Mr Speedwell sourit.

– Paralysie héréditaire, répéta-t-il. Mais l’homme est naturellement un phénomène de santé et de force pendant la première partie de sa vie. La paralysie héréditaire aurait pu atteindre celui-ci dans 30 ans. Le canotage et les courses, pendant ces quatre dernières années, sont les seules causes de ce qui lui est arrivé aujourd’hui.

Sir Patrick se risqua à suggérer une pensée au docteur.

– Avec l’autorité de votre nom qui force l’attention, dit-il, vous devriez rendre cette opinion publique… comme un avertissement pour les autres.

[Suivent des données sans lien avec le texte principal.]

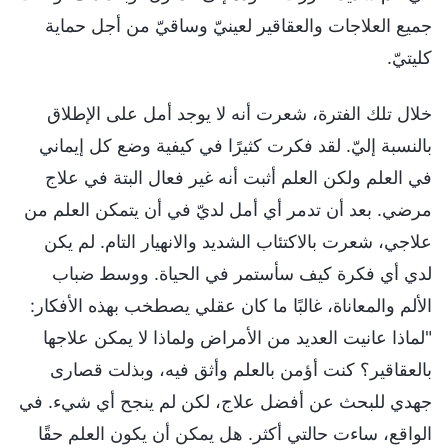
جميع العلاجات والعقاقير لعينيّ وساقيّ من أجل حماية
كليتيّ.
خلال تلك الفترة، شعرت أنه لا يوجد أمل على الإطلاق
بالنسبة إليّ. لقد فكرت كثيرًا في كيفية وضع كل إيماني
في العلم ولكن العلم أثبت أنه غير فعال البتة في علاج
مرضي. بعد أن تدمر أي أمل لديّ في أن يتمكن العلم من
علاجي، شعرت بالاكتئاب الشديد والانهيار التام. لم يكن
لدي أي فكرة كيف سأستمر في الحياة. ووسط ضباب
الألم والمعاناة، غالبًا ما كان عقلي يصطخب بهذه الأفكار:
"لماذا عانيت العديد من الأمراض ولماذا لا يمكن علاجها
بالعقاقير؟ كنت أؤمن بالعلم وأثق فيه، وبذلت قصارى
جهدي للبحث عن أفضل علاج، لكن لم ينجح أي شيء. في
الواقع، ساءت حالتي أكثر. هل يمكن أن يكون العلم حقًا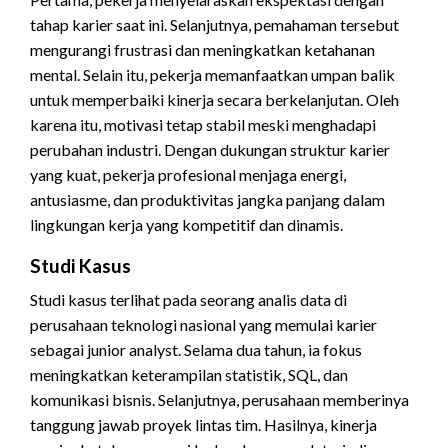
tahap karier saat ini. Selanjutnya, pemahaman tersebut
mengurangi frustrasi dan meningkatkan ketahanan
mental. Selain itu, pekerja memanfaatkan umpan balik
untuk memperbaiki kinerja secara berkelanjutan. Oleh
karena itu, motivasi tetap stabil meski menghadapi
perubahan industri. Dengan dukungan struktur karier
yang kuat, pekerja profesional menjaga energi,
antusiasme, dan produktivitas jangka panjang dalam
lingkungan kerja yang kompetitif dan dinamis.
Studi Kasus
Studi kasus terlihat pada seorang analis data di
perusahaan teknologi nasional yang memulai karier
sebagai junior analyst. Selama dua tahun, ia fokus
meningkatkan keterampilan statistik, SQL, dan
komunikasi bisnis. Selanjutnya, perusahaan memberinya
tanggung jawab proyek lintas tim. Hasilnya, kinerja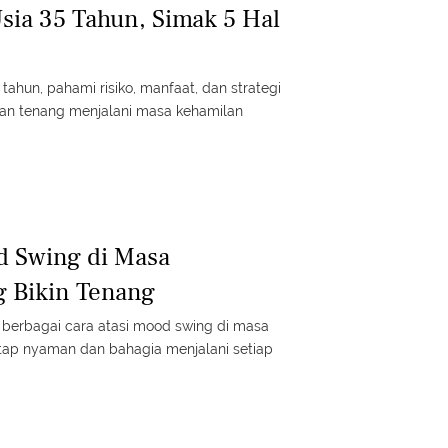
Usia 35 Tahun, Simak 5 Hal
 tahun, pahami risiko, manfaat, dan strategi
dan tenang menjalani masa kehamilan
d Swing di Masa
 Bikin Tenang
p berbagai cara atasi mood swing di masa
tap nyaman dan bahagia menjalani setiap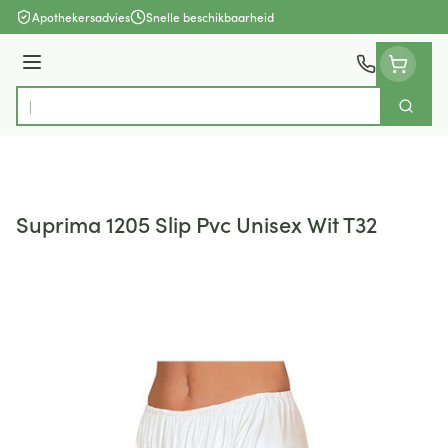
Ga naar de inhoud
Apothekersadvies
Snelle beschikbaarheid
Menu
Zoek
Product, merk, categorie...
Suprima 1205 Slip Pvc Unisex Wit T32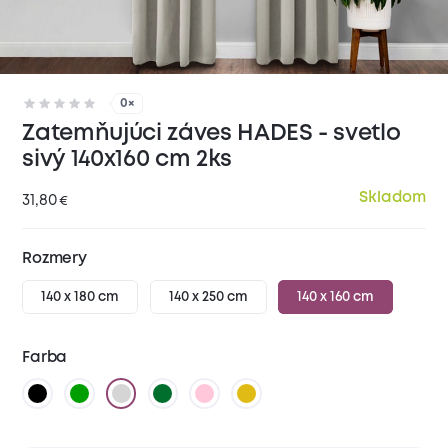
0×
Zatemňujúci záves HADES - svetlo
sivý 140x160 cm 2ks
Skladom
31,80
€
Rozmery
140 x 180 cm
140 x 250 cm
140 x 160 cm
Farba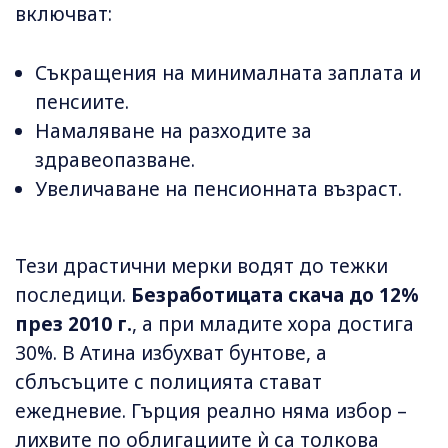
включват:
Съкращения на минималната заплата и
пенсиите.
Намаляване на разходите за
здравеопазване.
Увеличаване на пенсионната възраст.
Тези драстични мерки водят до тежки
последици.
Безработицата скача до 12%
през 2010 г.
, а при младите хора достига
30%. В Атина избухват бунтове, а
сблъсъците с полицията стават
ежедневие. Гърция реално няма избор –
лихвите по облигациите ѝ са толкова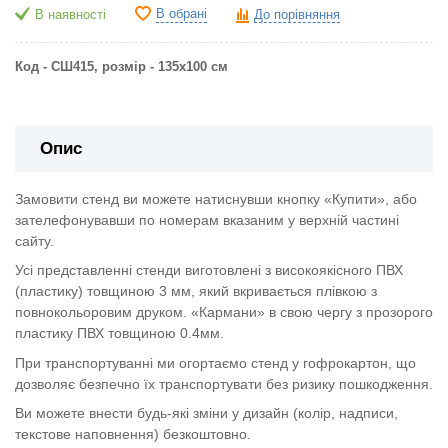
В обрані
В наявності
До порівняння
Код - СШ415, розмір - 135х100 см
Опис
Замовити стенд ви можете натиснувши кнопку «Купити», або
зателефонувавши по номерам вказаним у верхній частині
сайту.
Усі представленні стенди виготовлені з високоякісного ПВХ
(пластику) товщиною 3 мм, який вкривається плівкою з
повнокольоровим друком. «Кармани» в свою чергу з прозорого
пластику ПВХ товщиною 0.4мм.
При транспортуванні ми огортаємо стенд у гофрокартон, що
дозволяє безпечно їх транспортувати без ризику пошкодження.
Ви можете внести будь-які зміни у дизайн (колір, надписи,
текстове наповнення) безкоштовно.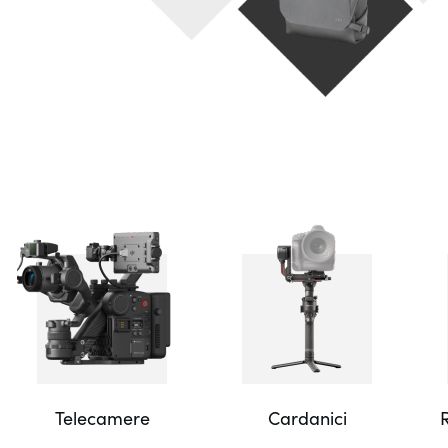
Telecamere
Cardanici
R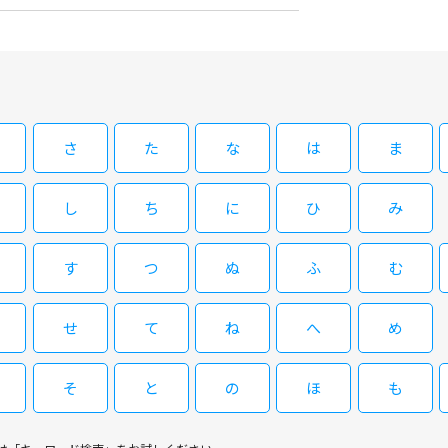
さ
た
な
は
ま
し
ち
に
ひ
み
す
つ
ぬ
ふ
む
せ
て
ね
へ
め
そ
と
の
ほ
も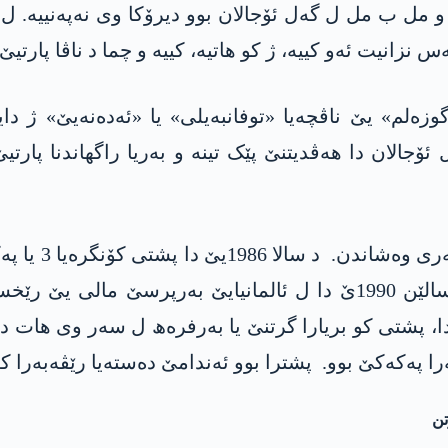
و مل ب مل ل گەل ئۆجالان بوو دیرۆکا وی نەپەنییە. 
س نزانیت ئەو کییە، ژ کو ھاتیە، کییە و چما د ناڤا پارت
ەیا 1954ێ دا ل گوندێ «گوزەلم» یێ ناڤچەیا «توفانبەیلی» یا «ئەد
ل ئەنقەرەیێ د سالا 1975ێ دا لگەل ئۆجالان دا ھەڤدیتنێ پێک تینە و بەری
کالکان د کۆڤا
ەلدۆرف» دهێتە گرتن. ئەو د سالا 1993یێ دا، پشتی کو بریارا گرتنێ یا بەر
ا پەکەکێ بوو. پشترا بوو ئەندامێ دەستەیا رێڤەبەرا 
تن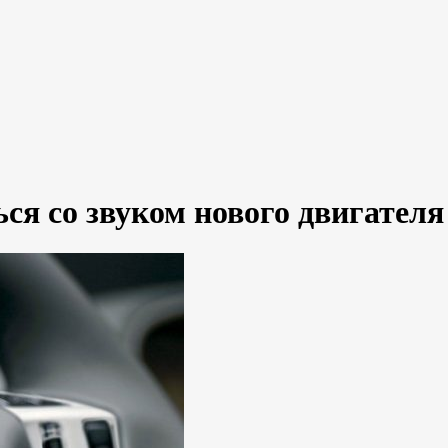
ься со звуком нового двигателя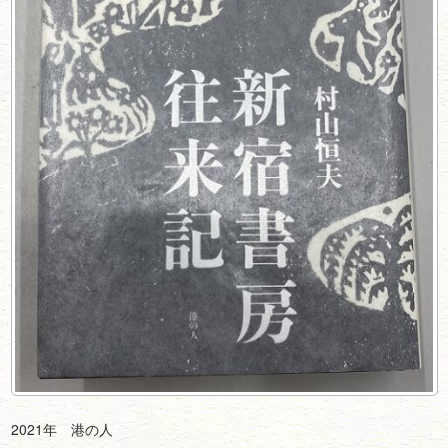
2021年 港の人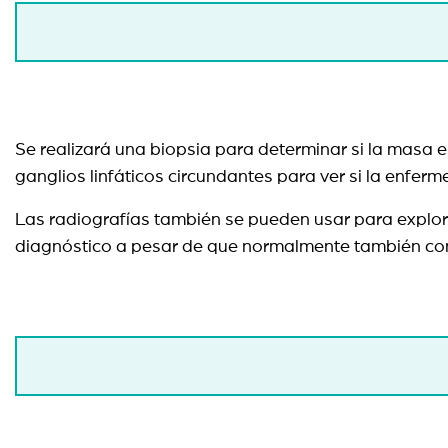
Se realizará una biopsia para determinar si la masa
ganglios linfáticos circundantes para ver si la enf
Las radiografías también se pueden usar para explor
diagnóstico a pesar de que normalmente también con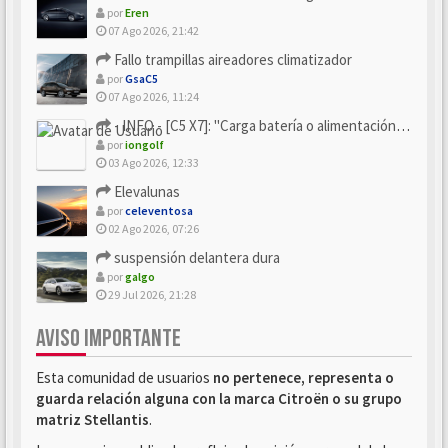
por
Eren
07 Ago 2026, 21:42
Fallo trampillas aireadores climatizador
por
GsaC5
07 Ago 2026, 11:24
- INFO - [C5 X7]: "Carga batería o alimentación eléctri...
por
iongolf
03 Ago 2026, 12:33
Elevalunas
por
celeventosa
02 Ago 2026, 07:26
suspensión delantera dura
por
galgo
29 Jul 2026, 21:28
AVISO IMPORTANTE
Esta comunidad de usuarios
no pertenece, representa o
guarda relación alguna con la marca Citroën o su grupo
matriz Stellantis
.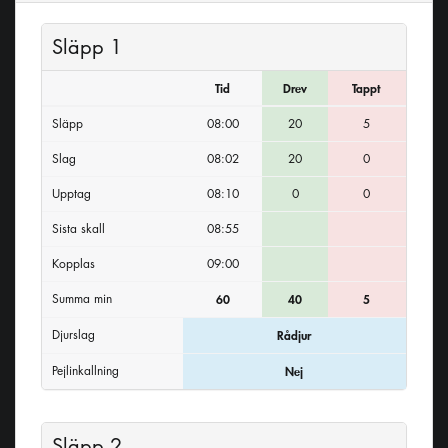
Släpp 1
Tid
Drev
Tappt
Släpp
08:00
20
5
Slag
08:02
20
0
Upptag
08:10
0
0
Sista skall
08:55
Kopplas
09:00
Summa min
60
40
5
Djurslag
Rådjur
Pejlinkallning
Nej
Släpp 2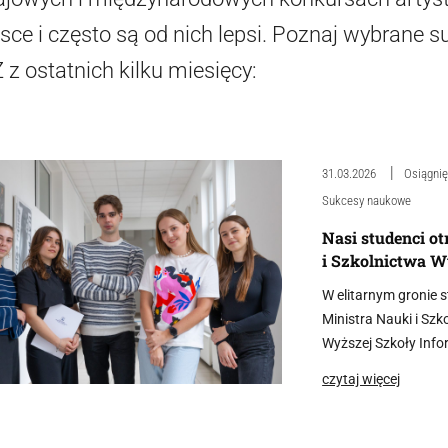
sce i często są od nich lepsi. Poznaj wybrane
 z ostatnich kilku miesięcy:
31.03.2026
Osiągnię
Sukcesy naukowe
Nasi studenci o
i Szkolnictwa 
W elitarnym gronie s
Ministra Nauki i Sz
Wyższej Szkoły Info
czytaj więcej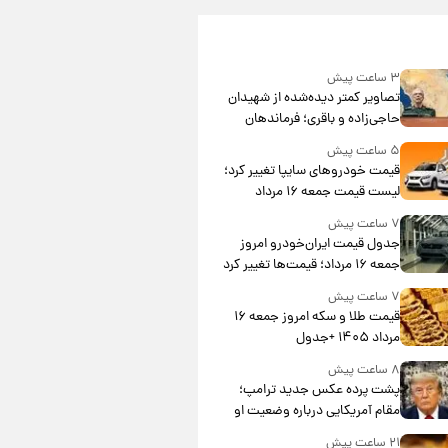
۳ ساعت پیش
تصاویر کمتر دیده‌شده از شهیدان
حاجی‌زاده و باقری؛ فرماندهان
شهید هوافضای ایران
۵ ساعت پیش
قیمت خودروهای سایپا تغییر کرد؛
لیست قیمت جمعه ۱۶ مرداد
منتشر شد
۷ ساعت پیش
جدول قیمت ایران‌خودرو امروز
جمعه ۱۶ مرداد؛ قیمت‌ها تغییر کرد
۷ ساعت پیش
قیمت طلا و سکه امروز جمعه ۱۶
مرداد ۱۴۰۵ +جدول
۸ ساعت پیش
پشت پرده عکس جدید ترامپ؛
مقام آمریکایی درباره وضعیت او
چه گفت؟
۲۱ ساعت پیش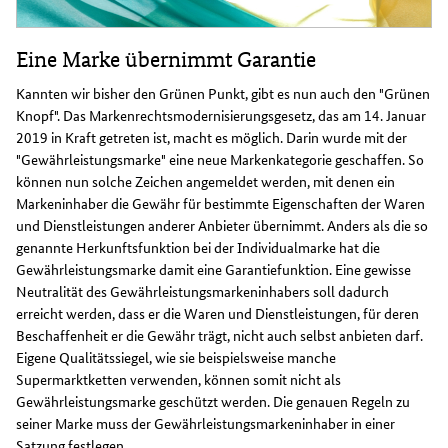
Eine Marke übernimmt Garantie
Kannten wir bisher den Grünen Punkt, gibt es nun auch den "Grünen
Knopf". Das Markenrechtsmodernisierungsgesetz, das am 14. Januar
2019 in Kraft getreten ist, macht es möglich. Darin wurde mit der
"Gewährleistungsmarke" eine neue Markenkategorie geschaffen. So
können nun solche Zeichen angemeldet werden, mit denen ein
Markeninhaber die Gewähr für bestimmte Eigenschaften der Waren
und Dienstleistungen anderer Anbieter übernimmt. Anders als die so
genannte Herkunftsfunktion bei der Individualmarke hat die
Gewährleistungsmarke damit eine Garantiefunktion. Eine gewisse
Neutralität des Gewährleistungsmarkeninhabers soll dadurch
erreicht werden, dass er die Waren und Dienstleistungen, für deren
Beschaffenheit er die Gewähr trägt, nicht auch selbst anbieten darf.
Eigene Qualitätssiegel, wie sie beispielsweise manche
Supermarktketten verwenden, können somit nicht als
Gewährleistungsmarke geschützt werden. Die genauen Regeln zu
seiner Marke muss der Gewährleistungsmarkeninhaber in einer
Satzung festlegen.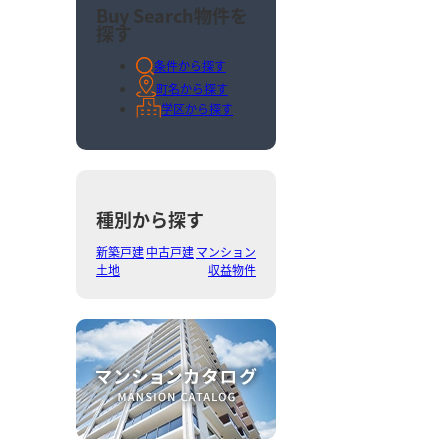
Buy Search
物件を
探す
条件から探す
町名から探す
学区から探す
種別から探す
新築戸建
中古戸建
マンション
土地
収益物件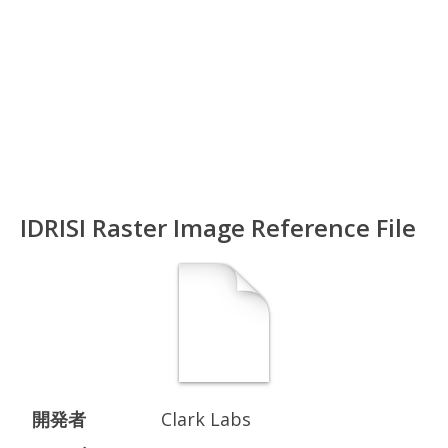
IDRISI Raster Image Reference File
開発者
Clark Labs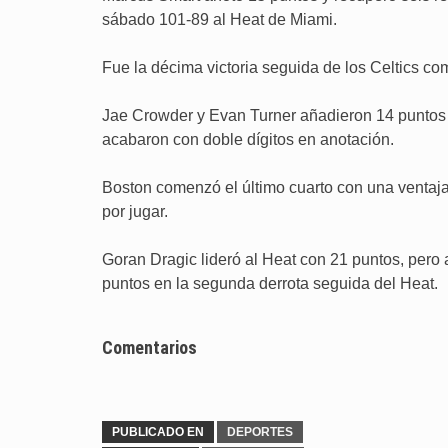
sábado 101-89 al Heat de Miami.
Fue la décima victoria seguida de los Celtics co
Jae Crowder y Evan Turner añadieron 14 puntos c
acabaron con doble dígitos en anotación.
Boston comenzó el último cuarto con una ventaj
por jugar.
Goran Dragic lideró al Heat con 21 puntos, pero
puntos en la segunda derrota seguida del Heat.
Comentarios
PUBLICADO EN
DEPORTES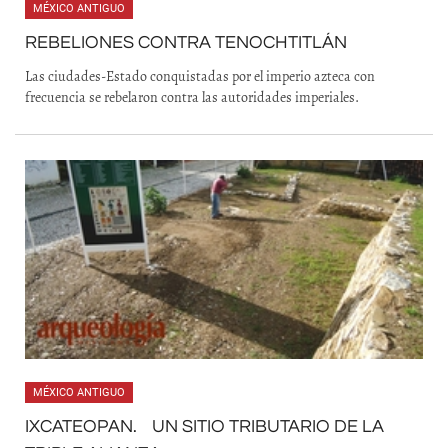
MÉXICO ANTIGUO
REBELIONES CONTRA TENOCHTITLÁN
Las ciudades-Estado conquistadas por el imperio azteca con
frecuencia se rebelaron contra las autoridades imperiales.
MÉXICO ANTIGUO
IXCATEOPAN. UN SITIO TRIBUTARIO DE LA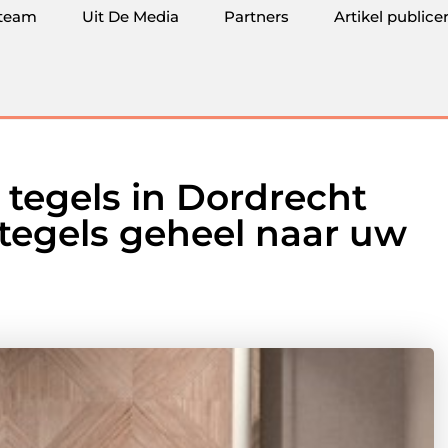
team
Uit De Media
Partners
Artikel publice
n tegels in Dordrecht
 tegels geheel naar uw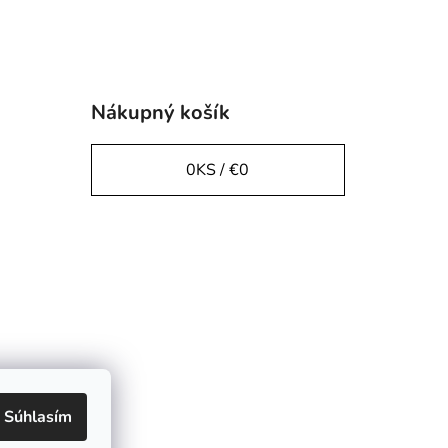
Nákupný košík
0
KS /
€0
Súhlasím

– Ce serait complètement inutile. Delamayn est loin d’être le premier qui ait succombé dans une course à pied, sous le cruel effort imposé aux organes vitaux. Le public a un heureux talent pour oublier ces accidents. Il est satisfait quand il peut invoquer celui des antagonistes survivants qui se trouvent avoir traversé la même épreuve, et tout le monde trouve cette réponse concluante.

L’avenir d’Anne occupait toujours l’esprit de sir Patrick. Sa première question porta sur les chances de rétablissement que pouvait avoir Geoffrey pour l’avenir.

– Il ne se rétablira jamais, dit Mr Speedwell. La paralysie est suspendue sur lui. Combien de temps vivra-t-il, cela m’est impossible à dire. Cela dépend beaucoup de lui. Dans sa condition, toute nouvelle imprudence, toute violente émotion peut le tuer sur le coup.

– S’il n’arrive pas d’accident, dit sir Patrick, reviendra-t-il suffisamment à lui pour quitter le lit et sortir ?

– Certainement.

– Il a, à ma connaissance, un rendez-vous pour samedi prochain. Est-il probable qu’il pourra être présent ?

– Tout à fait probable.

Sir Patrick ne dit rien de plus.

Il avait encore devant lui le visage d’Anne au moment mémorable où il lui avait dit qu’elle était la femme de Geoffrey.